Dataset entries:
# # #

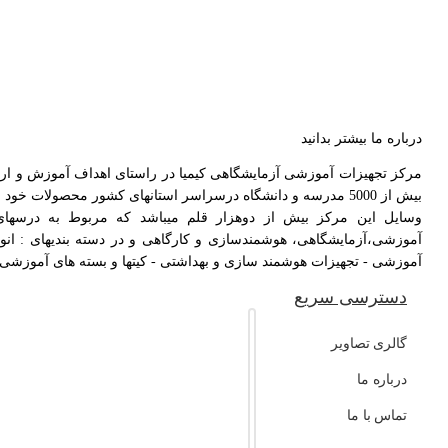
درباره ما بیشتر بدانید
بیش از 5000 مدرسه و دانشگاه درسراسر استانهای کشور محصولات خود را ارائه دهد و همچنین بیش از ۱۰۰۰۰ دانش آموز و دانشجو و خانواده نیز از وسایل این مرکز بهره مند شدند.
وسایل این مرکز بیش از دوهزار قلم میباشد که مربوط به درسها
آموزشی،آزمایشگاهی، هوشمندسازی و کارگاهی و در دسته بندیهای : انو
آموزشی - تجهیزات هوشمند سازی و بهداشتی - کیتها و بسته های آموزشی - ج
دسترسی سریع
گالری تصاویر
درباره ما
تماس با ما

# # #

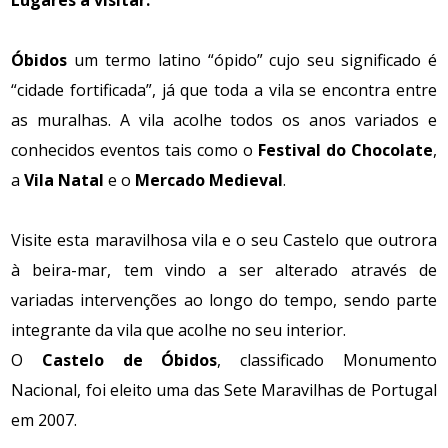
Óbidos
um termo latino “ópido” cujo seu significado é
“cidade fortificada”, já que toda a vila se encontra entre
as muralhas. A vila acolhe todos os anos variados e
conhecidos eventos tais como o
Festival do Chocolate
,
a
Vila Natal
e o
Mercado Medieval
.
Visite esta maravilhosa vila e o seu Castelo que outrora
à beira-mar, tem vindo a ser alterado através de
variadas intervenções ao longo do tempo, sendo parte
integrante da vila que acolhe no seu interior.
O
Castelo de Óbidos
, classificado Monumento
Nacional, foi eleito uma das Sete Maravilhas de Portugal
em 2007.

# # #

Requirement:
All lines of the records above that carry the word "وسایل" should be listed.

Task response:
بیش از 5000 مدرسه و دانشگاه درسراسر استانهای کشور محصولات خود را ارائه دهد و همچنین بیش از ۱۰۰۰۰ دانش آموز و دانشجو و خانواده نیز از وسایل این مرکز بهره مند شدند.
وسایل این مرکز بیش از دوهزار قلم میباشد که مربوط به درسها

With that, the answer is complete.